As an example of his work, Pierce describes a situation where a company posted productivity results on the factory wall in an attempt to motivate workers through competition. “Put that out there for a bunch of factory workers, particularly when the quotas aren’t necessarily set correctly, where people think that others are lying about their productivity, and suddenly it turns rather from being sort of a competitive motivating force to a cause of basically sort of bad competition within where everybody says, ‘Oh, so-and-so is lying.’ It’s very de-motivating,” he says.
Performance bonuses are another real life example. “If I put in place a high powered performance system and now people are getting differential bonuses that may cause a bunch of anger and resentment within the organization because people start seeing each other as the enemy. They start looking at somebody else and feeling envious toward what they have,” he says.
Companies need to consider the possibility of such unintended consequences. “If we’re trying to design organizations, whether they are public or private, you can’t just take a simple solution and expect it’s going to impact positive behavior without also impacting negative behavior,” Pierce says. “That really gets to the core of the research: how do you design organizations to improve positive outcomes or reduce the negative ones.”
His research stems from a view that people aren’t simply either good or bad. “We need to think very, very carefully about under what conditions are people going to do good things and under what conditions are people going to do bad things. Then we design an organization around or also our society around trying to minimize those situations and trying to make people aware of their own weaknesses.”
Early in his career, Pierce worked in operations management at Boeing. His time there sparked his interest in encouraging worker productivity while also preventing unproductive worker behaviors -- such as driving forklifts in the factory while high on cocaine. A native of the the Pacific Northwest, Pierce studied economics, music and mathematics as an undergraduate. After a few years in the corporate world, Pierce went back to graduate school at the University of California, Berkeley. His early research considered why a large number of car leasing firms were losing significant amounts of money.
“Originally, I was sort of thinking about it from a firm level, trying to understand market structure and things like that,” Pierce says. “The more I studied it and the further I got into it, the more I realized it’s really a behavioral issue. It really comes down to people making decisions when they have their own psychological biases, they have strong incentives, organizations are set up incorrectly and there are information asymmetries. The more I studied this and other issues, the more I became interested in decomposing a lot of what we see at the firm and industry level to individual behavior,” he says.
As a Harrington Fellow, Pierce welcomes the opportunity to spend an academic year focused on his research. “Certainly in our world and certainly at this stage in my career, that’s a huge benefit and a very generous one. As far as I can tell, I don’t think there’s anything like it anywhere else in the country. It’s a beautiful program.”
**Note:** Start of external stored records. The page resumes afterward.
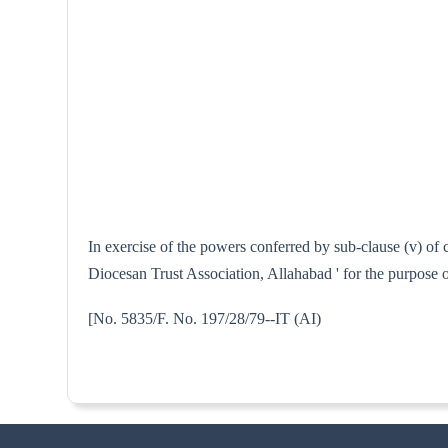
In exercise of the powers conferred by sub-clause (v) of
Diocesan Trust Association, Allahabad ' for the purpose 
[No. 5835/F. No. 197/28/79--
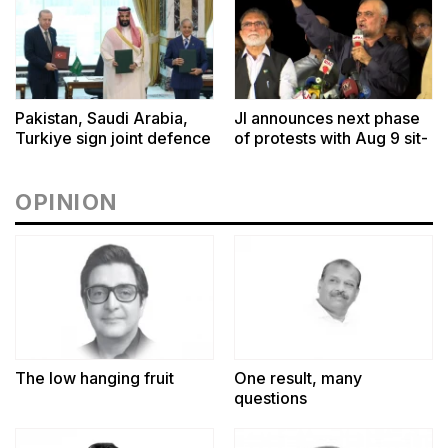
Pakistan, Saudi Arabia,
JI announces next phase
Turkiye sign joint defence
of protests with Aug 9 sit-
pact in Makkah
ins outside CM House,
Governor Houses
OPINION
The low hanging fruit
One result, many
questions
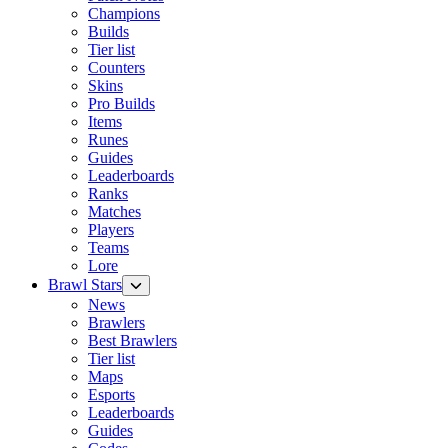
Champions
Builds
Tier list
Counters
Skins
Pro Builds
Items
Runes
Guides
Leaderboards
Ranks
Matches
Players
Teams
Lore
Brawl Stars
News
Brawlers
Best Brawlers
Tier list
Maps
Esports
Leaderboards
Guides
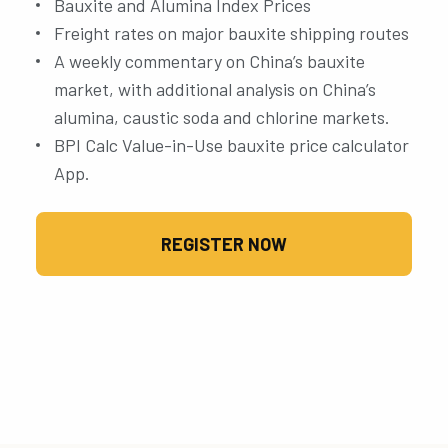
Bauxite and Alumina Index Prices
Freight rates on major bauxite shipping routes
A weekly commentary on China’s bauxite
market, with additional analysis on China’s
alumina, caustic soda and chlorine markets.
BPI Calc Value-in-Use bauxite price calculator
App.
REGISTER NOW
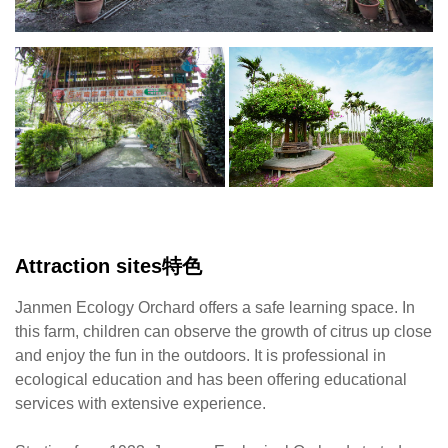
Starting
from
1923,
Janmen
Ecological
Orchard
started
a
business
in
Attraction sites特色
citrus
production.
Janmen Ecology Orchard offers a safe learning space. In
The
this farm, children can observe the growth of citrus up close
field
and enjoy the fun in the outdoors. It is professional in
is
ecological education and has been offering educational
paved
services with extensive experience.
with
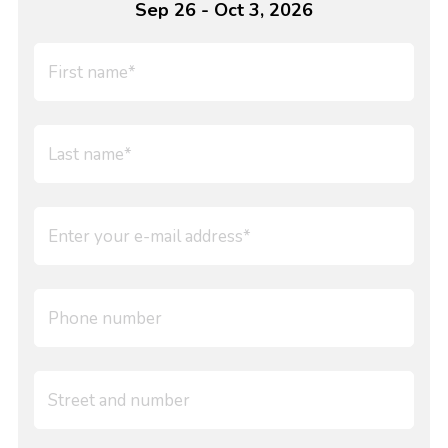
Sep 26 - Oct 3, 2026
Pierce is among a distinguished group selected for the honor. "The Harrington Fellowships allow us to attract the nation's best young faculty and graduate students to campus and to cultivate lasting relationships between UT and their home institutions," President Bill Powers said in a press release.
Others agree that UT will benefit greatly from having Pierce here. “He is endlessly curious, endlessly energetic and just really, really a smart guy,” says Prentice, adding the smartest people in behavioral ethics had chosen to work with Pierce, which marked him as a highly intelligent researcher.
“Every day I talk to him about what paper he is working on today and it always seems to be a different paper and he’s always launching new projects,” Prentice says. “It’s just fun to listen to where his research is going and the questions he’s trying to answer and the questions he’s asking.”
Pierce believes the Harrington Fellows Program has the potential to gain even wider popularity, both outside Texas and across the globe. “I think everyone here understands exactly how cool it is and how important it is, but I think internationally it’s got a lot of potential as well,” Pierce says.